What you will do: Since only the written part is wanted, repeat the records exactly and omit the pictures.

Extracted data entries:

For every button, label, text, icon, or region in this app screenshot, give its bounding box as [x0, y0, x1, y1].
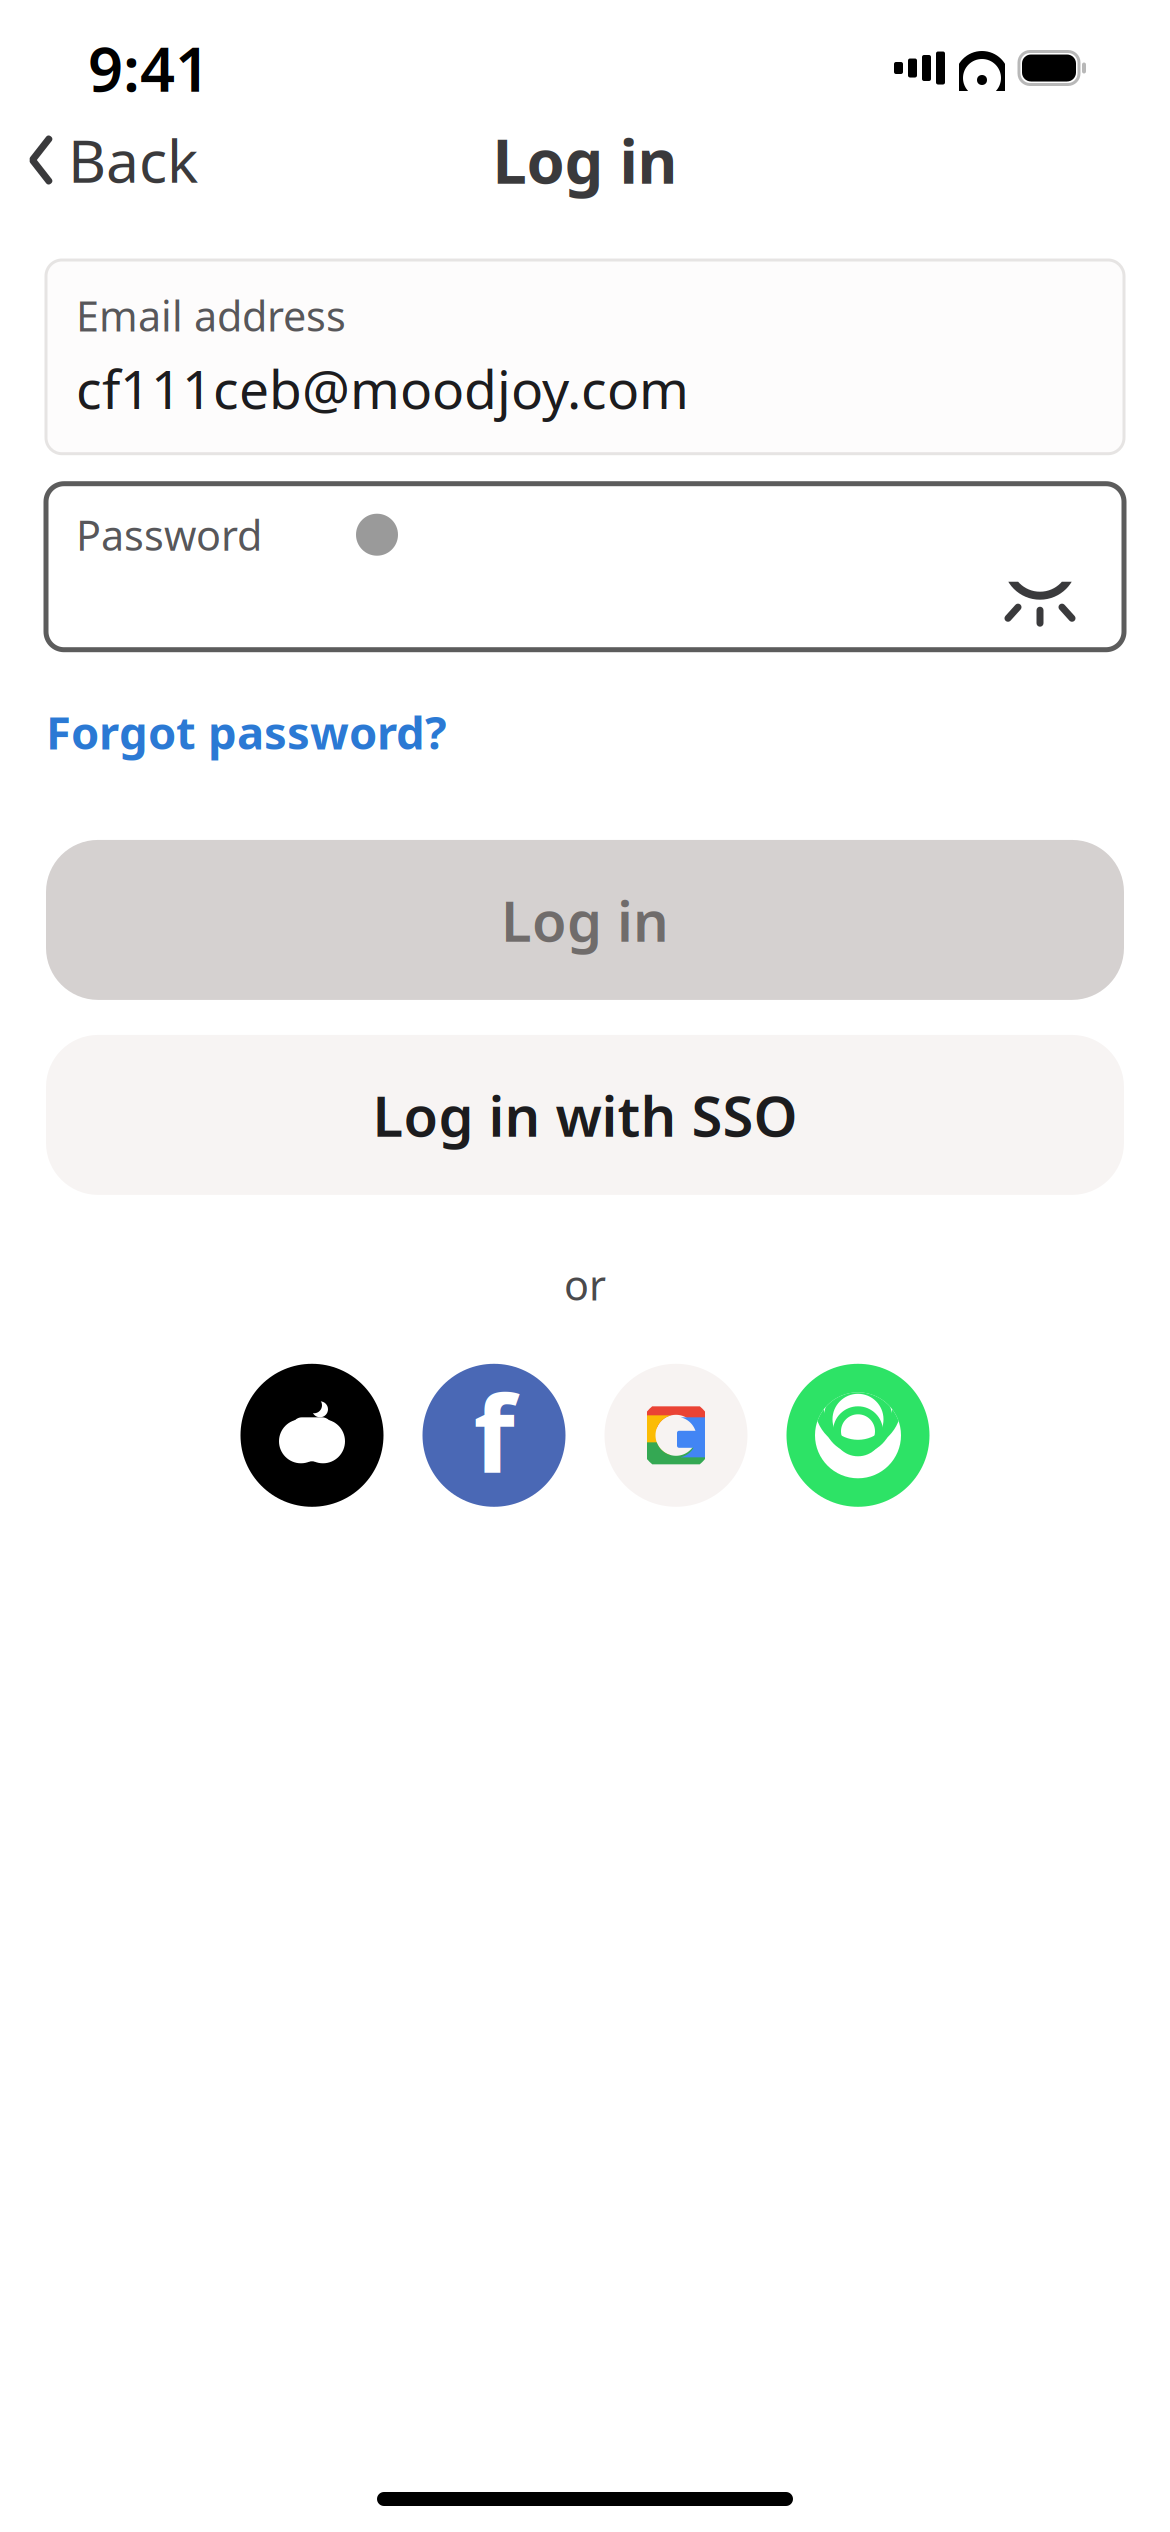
button[interactable]: Continue with Google: [604, 1364, 748, 1507]
staticText: Log in: [492, 119, 678, 201]
staticText: Password: [76, 507, 262, 562]
staticText: cf111ceb@moodjoy.com: [76, 353, 689, 424]
staticText: or: [564, 1257, 606, 1312]
staticText: Back: [68, 121, 198, 199]
button[interactable]: Back: [18, 107, 208, 213]
staticText: Forgot password?: [46, 702, 447, 762]
button[interactable]: Log in: [46, 840, 1124, 1000]
button[interactable]: Forgot password?: [46, 702, 447, 762]
button[interactable]: Log in with SSO: [46, 1035, 1124, 1195]
button[interactable]: Email address: [46, 260, 1124, 454]
staticText: Log in: [501, 883, 669, 957]
button[interactable]: Password: [46, 484, 1124, 650]
button[interactable]: Continue with Apple: [240, 1364, 384, 1507]
staticText: Email address: [76, 288, 346, 343]
button[interactable]: Continue with Facebook: [422, 1364, 566, 1507]
staticText: 9:41: [88, 27, 210, 109]
staticText: f: [474, 1360, 514, 1502]
staticText: Log in with SSO: [372, 1078, 798, 1152]
button[interactable]: Continue with Spotify: [786, 1364, 930, 1507]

Answer to the problem:
For every button, label, text, icon, or region in this app screenshot, give its bounding box as [x0, y0, x1, y1].
button[interactable]: Continue with Google: [604, 1364, 748, 1507]
staticText: Log in: [492, 119, 678, 201]
staticText: Password: [76, 507, 262, 562]
staticText: cf111ceb@moodjoy.com: [76, 353, 689, 424]
staticText: or: [564, 1257, 606, 1312]
staticText: Back: [68, 121, 198, 199]
button[interactable]: Back: [18, 107, 208, 213]
staticText: Forgot password?: [46, 702, 447, 762]
button[interactable]: Log in: [46, 840, 1124, 1000]
button[interactable]: Forgot password?: [46, 702, 447, 762]
button[interactable]: Log in with SSO: [46, 1035, 1124, 1195]
button[interactable]: Email address: [46, 260, 1124, 454]
staticText: Log in: [501, 883, 669, 957]
button[interactable]: Password: [46, 484, 1124, 650]
button[interactable]: Continue with Apple: [240, 1364, 384, 1507]
staticText: Email address: [76, 288, 346, 343]
button[interactable]: Continue with Facebook: [422, 1364, 566, 1507]
staticText: 9:41: [88, 27, 210, 109]
staticText: f: [474, 1360, 514, 1502]
staticText: Log in with SSO: [372, 1078, 798, 1152]
button[interactable]: Continue with Spotify: [786, 1364, 930, 1507]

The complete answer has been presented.